RBI Warns Stablecoins Threaten Monetary Sovereignty
The RBI remains particularly concerned about foreign currency-backed stablecoins, especially those pegged to the U.S. dollar.
According to the central bank, widespread adoption of privately issued dollar-backed stablecoins could weaken India's monetary sovereignty by encouraging greater reliance on foreign-denominated digital assets.
In briefing documents submitted to the Standing Committee on Finance, the RBI argued that treating cryptocurrencies like traditional financial products would effectively legitimize highly speculative assets that offer little economic benefit.
The central bank estimates that India currently has 54 registered Virtual Asset Service Providers (VASPs) under the Financial Intelligence Unit, serving roughly 39.3 million KYC-verified users who collectively hold digital assets valued at approximately 20,437 crore rupees, or roughly $2.4 billion.
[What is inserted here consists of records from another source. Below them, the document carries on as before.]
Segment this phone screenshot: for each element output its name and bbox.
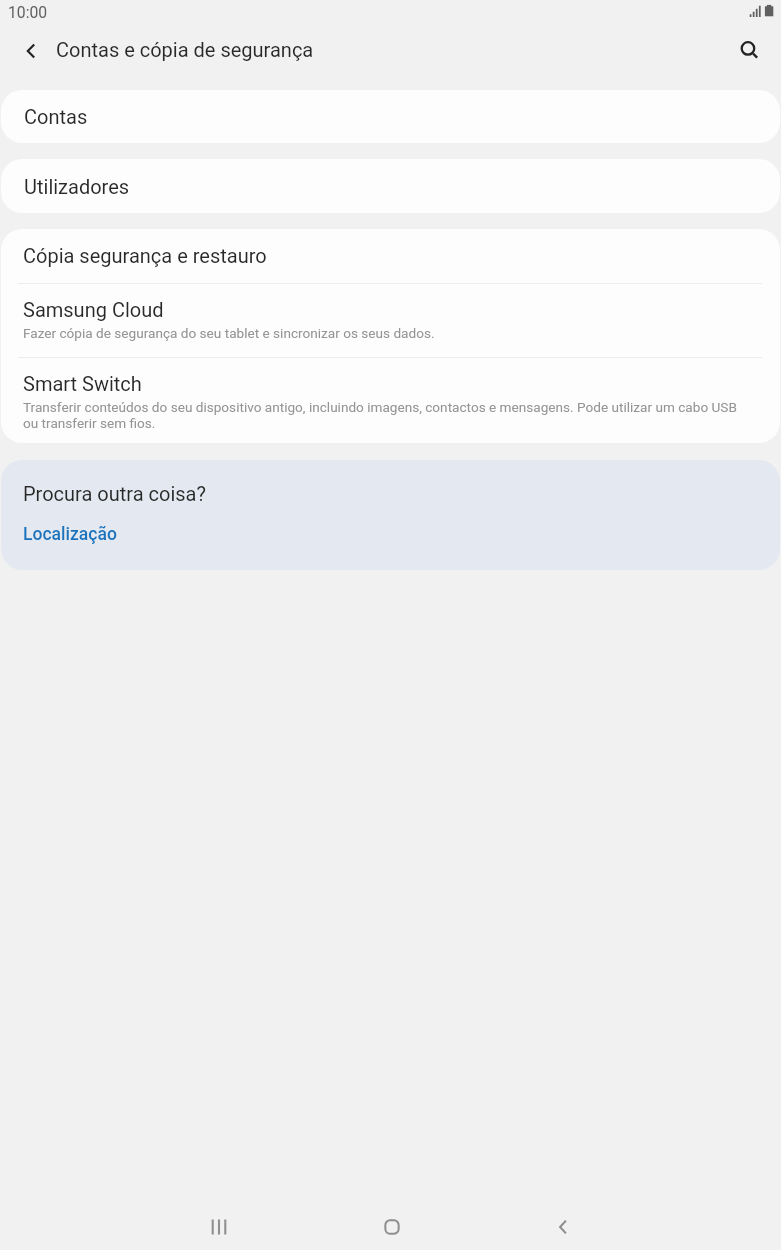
button[interactable]: Contas	[1, 90, 780, 143]
button[interactable]: Back	[539, 1203, 587, 1250]
button[interactable]: Recent apps	[195, 1203, 243, 1250]
button[interactable]: Samsung Cloud	[1, 284, 780, 357]
button[interactable]: Utilizadores	[1, 159, 780, 213]
button[interactable]: Localização	[23, 524, 117, 545]
staticText: 10:00	[8, 3, 48, 21]
staticText: Contas e cópia de segurança	[56, 38, 314, 61]
button[interactable]: Back	[7, 27, 54, 74]
staticText: Cópia segurança e restauro	[23, 244, 267, 267]
staticText: Fazer cópia de segurança do seu tablet e…	[23, 325, 435, 341]
button[interactable]: Search	[725, 26, 773, 74]
button[interactable]: Smart Switch	[1, 358, 780, 443]
staticText: Smart Switch	[23, 372, 142, 395]
staticText: Procura outra coisa?	[23, 482, 206, 505]
staticText: Utilizadores	[24, 175, 130, 198]
button[interactable]: Cópia segurança e restauro	[1, 229, 780, 283]
button[interactable]: Home	[368, 1203, 416, 1250]
staticText: Transferir conteúdos do seu dispositivo …	[23, 399, 747, 431]
staticText: Samsung Cloud	[23, 298, 164, 321]
staticText: Contas	[24, 105, 88, 128]
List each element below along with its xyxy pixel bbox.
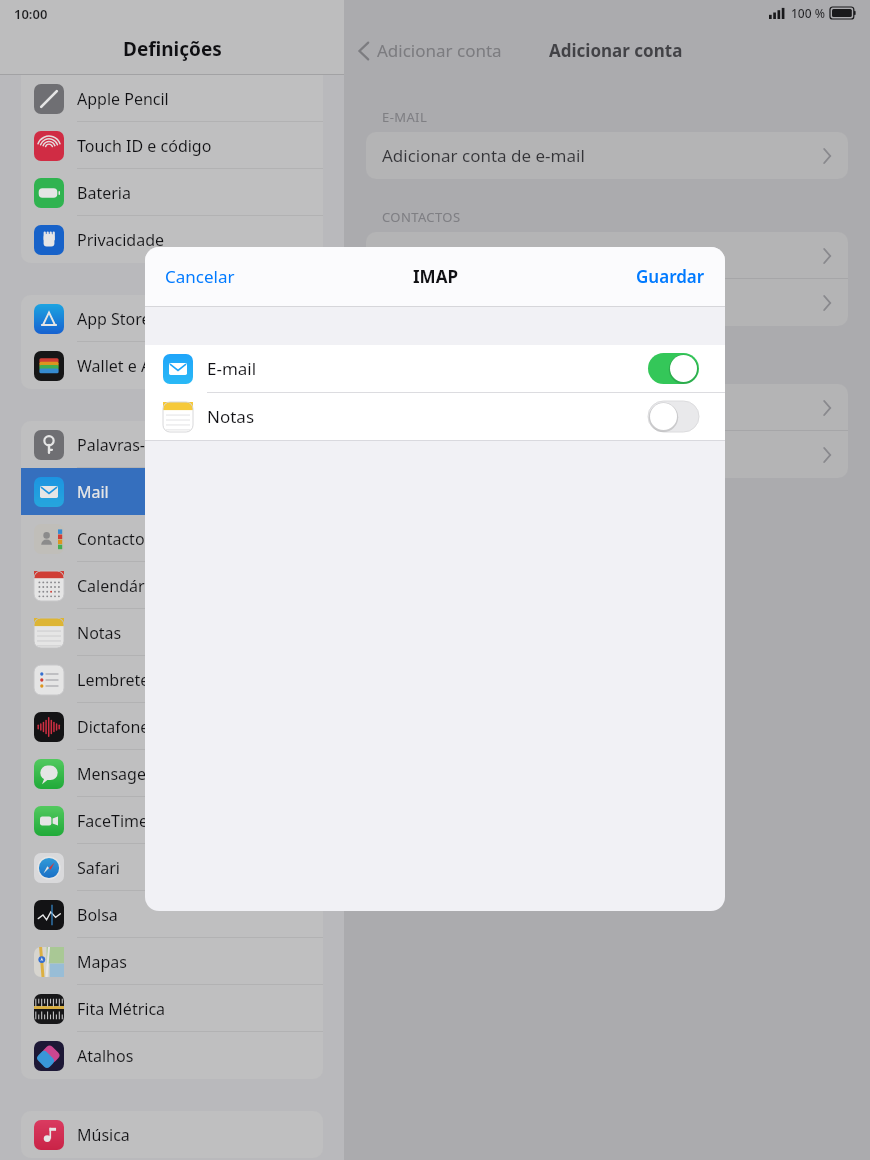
- button[interactable]: Safari: [21, 844, 323, 891]
- staticText: Fita Métrica: [77, 998, 166, 1020]
- staticText: E-mail: [207, 357, 257, 380]
- button[interactable]: FaceTime: [21, 797, 323, 844]
- staticText: E-MAIL: [382, 108, 428, 126]
- button[interactable]: Bolsa: [21, 891, 323, 938]
- staticText: Cancelar: [165, 265, 235, 288]
- staticText: Atalhos: [77, 1045, 134, 1067]
- staticText: 10:00: [14, 5, 48, 23]
- staticText: 100 %: [791, 5, 825, 21]
- staticText: Guardar: [636, 265, 705, 288]
- button[interactable]: Mapas: [21, 938, 323, 985]
- button[interactable]: Notas: [21, 609, 323, 656]
- button[interactable]: Fita Métrica: [21, 985, 323, 1032]
- staticText: Dictafone: [77, 716, 150, 738]
- staticText: Palavras-passe: [77, 434, 189, 456]
- button[interactable]: Wallet e Apple Pay: [21, 342, 323, 389]
- button[interactable]: Touch ID e código: [21, 122, 323, 169]
- staticText: CONTACTOS: [382, 208, 461, 226]
- button[interactable]: Bateria: [21, 169, 323, 216]
- staticText: App Store: [77, 308, 151, 330]
- button[interactable]: Back: [358, 39, 502, 62]
- button[interactable]: Palavras-passe: [21, 421, 323, 468]
- button[interactable]: Contactos: [21, 515, 323, 562]
- button[interactable]: [366, 431, 848, 478]
- staticText: Bolsa: [77, 904, 118, 926]
- staticText: Touch ID e código: [77, 135, 212, 157]
- staticText: Adicionar conta: [549, 39, 683, 62]
- staticText: Privacidade: [77, 229, 165, 251]
- staticText: Calendário: [77, 575, 159, 597]
- staticText: Mapas: [77, 951, 127, 973]
- button[interactable]: Guardar: [616, 255, 725, 298]
- staticText: Adicionar conta: [377, 39, 502, 62]
- button[interactable]: Dictafone: [21, 703, 323, 750]
- button[interactable]: [366, 279, 848, 326]
- button[interactable]: Apple Pencil: [21, 75, 323, 122]
- button[interactable]: Privacidade: [21, 216, 323, 263]
- staticText: Mail: [77, 481, 109, 503]
- staticText: Definições: [123, 36, 222, 62]
- staticText: Adicionar conta de e-mail: [382, 144, 585, 167]
- staticText: Música: [77, 1124, 130, 1146]
- button[interactable]: Mail: [21, 468, 323, 515]
- staticText: Lembretes: [77, 669, 157, 691]
- staticText: Wallet e Apple Pay: [77, 355, 215, 377]
- staticText: Contactos: [77, 528, 153, 550]
- staticText: FaceTime: [77, 810, 148, 832]
- button[interactable]: Calendário: [21, 562, 323, 609]
- button[interactable]: Cancelar: [145, 255, 255, 298]
- button[interactable]: Adicionar conta de e-mail: [366, 132, 848, 179]
- staticText: Bateria: [77, 182, 131, 204]
- button[interactable]: Música: [21, 1111, 323, 1158]
- button[interactable]: Notas: [145, 393, 725, 440]
- button[interactable]: Mensagens: [21, 750, 323, 797]
- staticText: Mensagens: [77, 763, 164, 785]
- button[interactable]: Lembretes: [21, 656, 323, 703]
- button[interactable]: E-mail: [145, 345, 725, 392]
- staticText: IMAP: [413, 265, 458, 288]
- button[interactable]: [366, 232, 848, 279]
- button[interactable]: App Store: [21, 295, 323, 342]
- button[interactable]: Atalhos: [21, 1032, 323, 1079]
- staticText: Notas: [77, 622, 122, 644]
- staticText: Apple Pencil: [77, 88, 169, 110]
- button[interactable]: [366, 384, 848, 431]
- staticText: Notas: [207, 405, 255, 428]
- staticText: Safari: [77, 857, 120, 879]
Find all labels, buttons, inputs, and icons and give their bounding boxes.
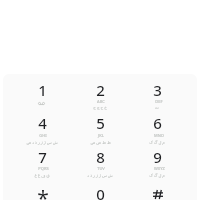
staticText: GHI [39, 133, 47, 138]
staticText: MNO [154, 133, 164, 138]
staticText: 9 [153, 147, 162, 167]
staticText: 5 [96, 113, 105, 133]
button[interactable]: three [128, 75, 186, 108]
button[interactable]: pound [128, 179, 186, 200]
staticText: ش س ژ ز ر ذ د [87, 173, 113, 178]
button[interactable]: eight [71, 142, 129, 175]
button[interactable]: one [13, 75, 71, 108]
button[interactable]: two [71, 75, 129, 108]
staticText: DEF [155, 99, 163, 104]
staticText: PQRS [38, 166, 49, 171]
staticText: ق ف غ ع [34, 173, 50, 178]
staticText: 1 [38, 80, 47, 100]
staticText: ث [155, 105, 159, 110]
staticText: WXYZ [154, 166, 165, 171]
staticText: خ ح چ ج [93, 105, 107, 110]
staticText: م ل گ ک [149, 140, 165, 145]
staticText: 7 [38, 147, 47, 167]
button[interactable]: star [13, 179, 71, 200]
button[interactable]: five [71, 108, 129, 141]
staticText: ABC [97, 99, 105, 104]
staticText: 3 [153, 80, 162, 100]
staticText: 8 [96, 147, 105, 167]
button[interactable]: seven [13, 142, 71, 175]
staticText: 6 [153, 113, 162, 133]
staticText: JKL [98, 133, 104, 138]
staticText: ش س ژ ز ر ذ د ض [26, 140, 58, 145]
button[interactable]: zero [71, 179, 129, 200]
staticText: 2 [96, 80, 105, 100]
button[interactable]: four [13, 108, 71, 141]
staticText: 4 [38, 113, 47, 133]
staticText: TUV [97, 166, 105, 171]
button[interactable]: six [128, 108, 186, 141]
button[interactable]: nine [128, 142, 186, 175]
staticText: 0 [96, 184, 105, 200]
staticText: ظ ط ض ص [90, 140, 111, 145]
staticText: م ل گ ک [149, 173, 165, 178]
staticText: * [37, 184, 49, 200]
Industry Calls for Regulation Instead of Prohibition
Not everyone agrees with the RBI's restrictive approach.
The Institute of Chartered Accountants of India (ICAI) has urged lawmakers to introduce a comprehensive legal framework governing digital assets instead of pursuing policies that discourage their use.
The organization argues that India's strong fintech ecosystem provides an opportunity to become a global leader in blockchain innovation if clear regulations covering issuance, trading, and custody are introduced.
Similar views have been expressed by several lawmakers.
Earlier this year, Member of Parliament Raghav Chadha argued that heavy taxation has failed to reduce crypto activity and has instead pushed users toward overseas platforms.
India's Crypto Policy Remains Uncertain
India has operated in regulatory uncertainty since 2020, when the country's Supreme Court overturned the RBI's previous banking ban on cryptocurrency businesses.
Although the government drafted legislation in 2021 proposing a ban on private cryptocurrencies, the bill was never introduced in Parliament.
Instead, authorities have relied primarily on taxation and compliance measures.
India currently imposes a 30% tax on crypto gains alongside a 1% tax deducted at source (TDS) on digital asset transactions.
Critics argue these policies have simply encouraged users to migrate to offshore exchanges rather than reducing crypto adoption.
According to Chadha, roughly 73% of India's crypto trading volume now occurs on foreign platforms, involving an estimated 120 million Indian users.
The RBI also maintains that large-scale cryptocurrency adoption could increase capital outflows and place additional pressure on India's external balance, particularly during periods of global economic instability such as the recent surge in oil prices following geopolitical tensions in the Middle East.
As policymakers continue debating the future of digital assets, India's regulatory direction remains firmly tilted toward tighter restrictions rather than broader legalization.